— Records for the task —

* * * *

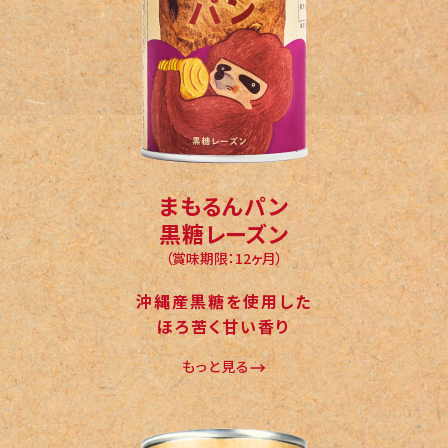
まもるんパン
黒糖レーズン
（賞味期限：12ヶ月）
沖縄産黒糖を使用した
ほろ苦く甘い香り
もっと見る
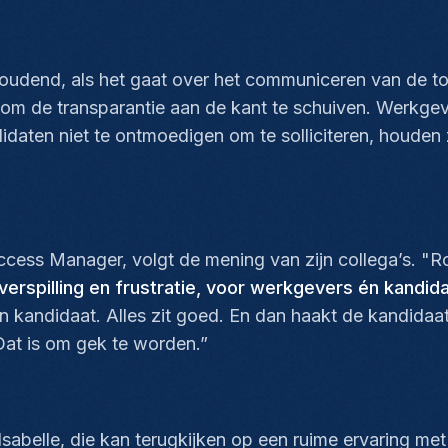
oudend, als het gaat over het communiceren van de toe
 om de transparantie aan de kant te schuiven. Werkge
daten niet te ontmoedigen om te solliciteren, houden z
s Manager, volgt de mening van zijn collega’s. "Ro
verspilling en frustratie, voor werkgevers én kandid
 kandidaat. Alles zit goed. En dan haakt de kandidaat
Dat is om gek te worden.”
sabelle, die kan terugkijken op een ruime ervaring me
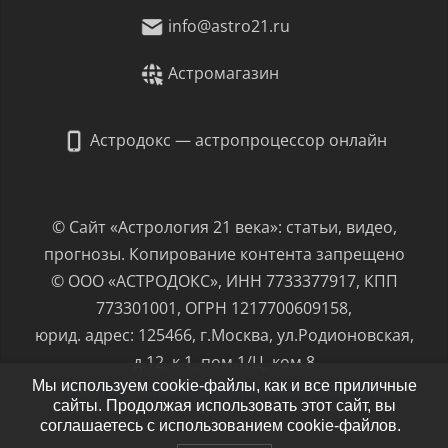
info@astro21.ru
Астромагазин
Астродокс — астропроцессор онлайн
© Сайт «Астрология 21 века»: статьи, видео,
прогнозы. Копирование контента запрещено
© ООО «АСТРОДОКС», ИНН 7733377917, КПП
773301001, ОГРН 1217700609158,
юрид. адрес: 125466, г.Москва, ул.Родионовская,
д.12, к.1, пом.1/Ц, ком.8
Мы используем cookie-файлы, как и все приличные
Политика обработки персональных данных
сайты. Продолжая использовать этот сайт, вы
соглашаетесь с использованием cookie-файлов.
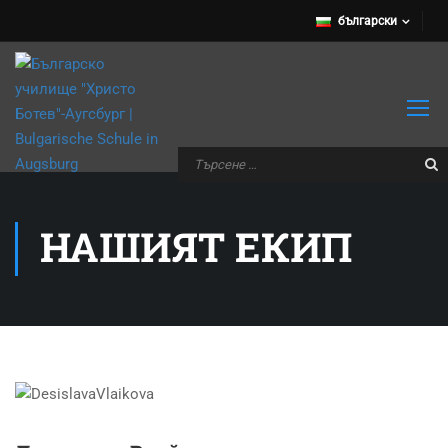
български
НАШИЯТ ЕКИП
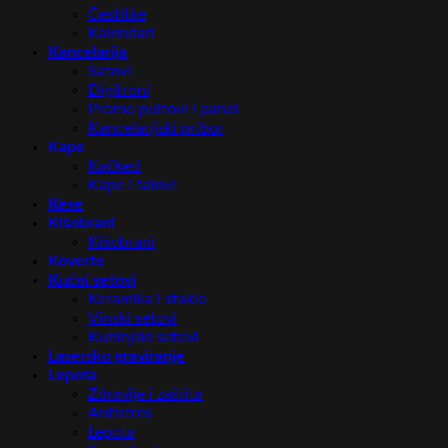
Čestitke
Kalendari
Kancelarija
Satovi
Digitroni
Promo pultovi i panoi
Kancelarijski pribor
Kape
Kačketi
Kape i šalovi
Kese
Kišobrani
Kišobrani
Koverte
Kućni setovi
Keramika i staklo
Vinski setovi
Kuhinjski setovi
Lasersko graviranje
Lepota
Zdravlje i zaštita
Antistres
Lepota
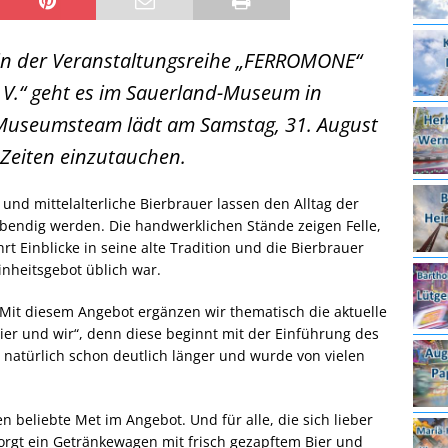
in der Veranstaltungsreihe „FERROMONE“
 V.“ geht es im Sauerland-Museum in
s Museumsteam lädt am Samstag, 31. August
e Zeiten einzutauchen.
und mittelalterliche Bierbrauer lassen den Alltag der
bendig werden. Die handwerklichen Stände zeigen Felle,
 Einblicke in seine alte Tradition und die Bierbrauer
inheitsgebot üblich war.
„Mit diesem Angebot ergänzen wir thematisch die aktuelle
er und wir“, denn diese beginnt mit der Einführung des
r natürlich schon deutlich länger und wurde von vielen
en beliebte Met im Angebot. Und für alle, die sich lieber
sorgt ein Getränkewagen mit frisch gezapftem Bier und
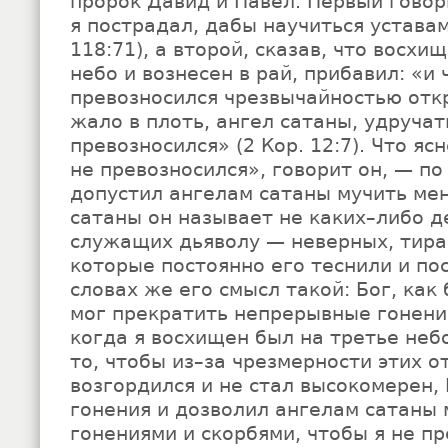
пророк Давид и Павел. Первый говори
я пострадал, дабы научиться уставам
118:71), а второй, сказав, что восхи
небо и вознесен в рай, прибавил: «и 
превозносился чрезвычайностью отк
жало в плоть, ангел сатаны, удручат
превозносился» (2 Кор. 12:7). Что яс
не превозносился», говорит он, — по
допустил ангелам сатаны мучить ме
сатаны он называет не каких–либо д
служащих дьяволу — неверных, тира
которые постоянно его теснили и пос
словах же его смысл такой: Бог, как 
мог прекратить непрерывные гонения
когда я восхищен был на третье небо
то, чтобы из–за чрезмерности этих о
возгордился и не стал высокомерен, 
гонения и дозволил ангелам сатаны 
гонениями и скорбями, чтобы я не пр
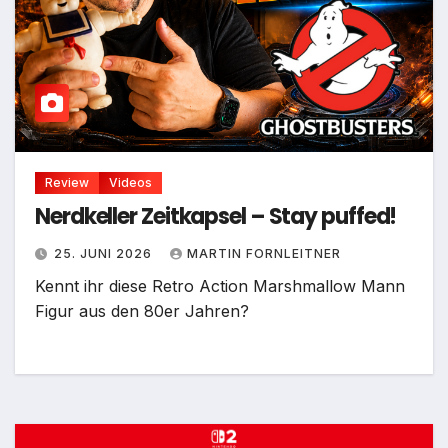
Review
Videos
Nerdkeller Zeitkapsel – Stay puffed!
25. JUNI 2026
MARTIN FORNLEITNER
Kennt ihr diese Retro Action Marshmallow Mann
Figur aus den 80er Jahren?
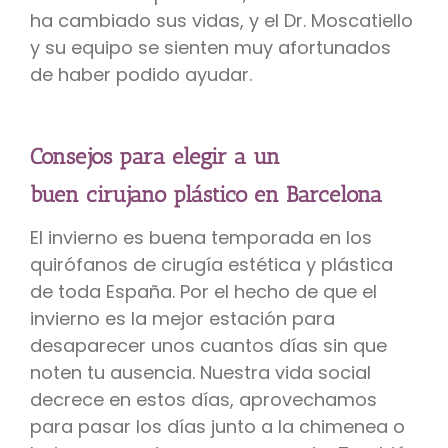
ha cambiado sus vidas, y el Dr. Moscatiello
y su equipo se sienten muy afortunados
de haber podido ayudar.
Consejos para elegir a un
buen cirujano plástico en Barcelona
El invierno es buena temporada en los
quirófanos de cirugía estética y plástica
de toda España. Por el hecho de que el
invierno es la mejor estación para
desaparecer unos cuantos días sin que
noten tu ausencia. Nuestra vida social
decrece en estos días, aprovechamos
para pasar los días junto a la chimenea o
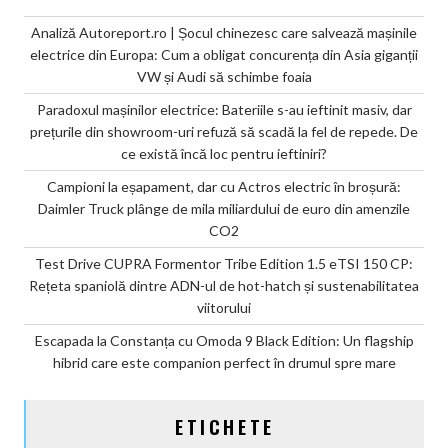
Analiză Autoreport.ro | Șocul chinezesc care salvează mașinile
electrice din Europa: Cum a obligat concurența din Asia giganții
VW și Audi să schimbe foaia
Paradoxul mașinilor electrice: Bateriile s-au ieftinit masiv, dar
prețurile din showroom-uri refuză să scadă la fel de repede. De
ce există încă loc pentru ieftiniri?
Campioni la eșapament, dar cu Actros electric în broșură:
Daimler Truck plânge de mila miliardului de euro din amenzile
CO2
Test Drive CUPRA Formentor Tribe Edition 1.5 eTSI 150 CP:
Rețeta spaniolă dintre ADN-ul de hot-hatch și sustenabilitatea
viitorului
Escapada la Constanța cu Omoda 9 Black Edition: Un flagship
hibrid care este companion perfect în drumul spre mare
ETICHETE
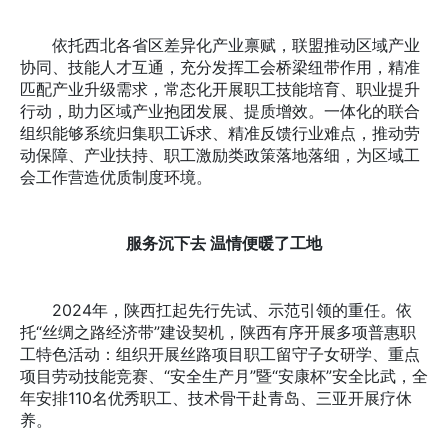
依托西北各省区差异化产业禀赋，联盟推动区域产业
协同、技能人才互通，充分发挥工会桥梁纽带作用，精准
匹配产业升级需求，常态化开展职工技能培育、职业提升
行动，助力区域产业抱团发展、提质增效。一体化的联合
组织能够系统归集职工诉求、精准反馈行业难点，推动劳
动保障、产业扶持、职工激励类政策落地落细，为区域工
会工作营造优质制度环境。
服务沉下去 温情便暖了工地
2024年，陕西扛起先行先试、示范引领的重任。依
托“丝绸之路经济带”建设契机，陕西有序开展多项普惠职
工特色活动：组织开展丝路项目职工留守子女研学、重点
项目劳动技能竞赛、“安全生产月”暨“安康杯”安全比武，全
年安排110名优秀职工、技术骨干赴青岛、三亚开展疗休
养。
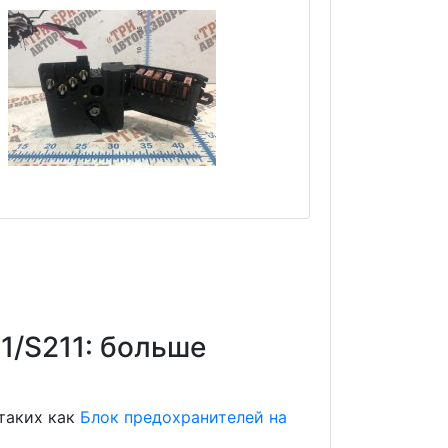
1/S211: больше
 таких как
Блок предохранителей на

* * * *

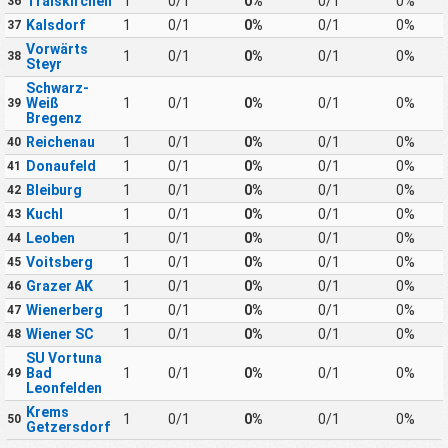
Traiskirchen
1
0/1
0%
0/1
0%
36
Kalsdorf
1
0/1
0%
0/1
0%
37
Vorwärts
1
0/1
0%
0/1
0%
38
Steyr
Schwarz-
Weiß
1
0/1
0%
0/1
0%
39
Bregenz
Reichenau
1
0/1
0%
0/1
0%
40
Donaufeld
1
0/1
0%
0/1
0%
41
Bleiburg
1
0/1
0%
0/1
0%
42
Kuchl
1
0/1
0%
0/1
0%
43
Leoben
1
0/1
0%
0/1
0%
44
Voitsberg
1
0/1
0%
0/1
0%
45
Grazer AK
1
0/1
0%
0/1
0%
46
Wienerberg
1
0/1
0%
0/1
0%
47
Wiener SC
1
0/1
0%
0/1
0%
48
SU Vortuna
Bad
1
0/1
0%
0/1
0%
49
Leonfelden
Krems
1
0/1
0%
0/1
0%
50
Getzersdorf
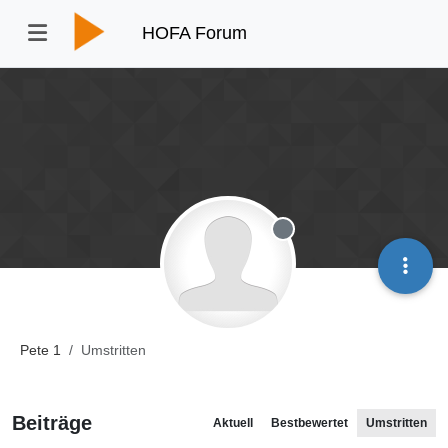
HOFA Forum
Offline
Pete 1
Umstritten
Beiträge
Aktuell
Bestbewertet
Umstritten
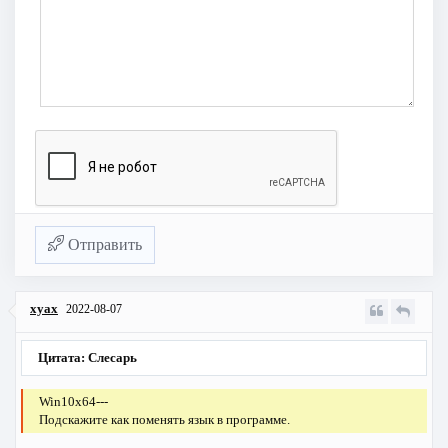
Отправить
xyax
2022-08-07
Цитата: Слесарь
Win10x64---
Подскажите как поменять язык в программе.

* * * *

— Activity —
In the material above, find each line that has the string "ангелам" and return it.

— Completed task —
допустил ангелам сатаны мучить ме
гонения и дозволил ангелам сатаны 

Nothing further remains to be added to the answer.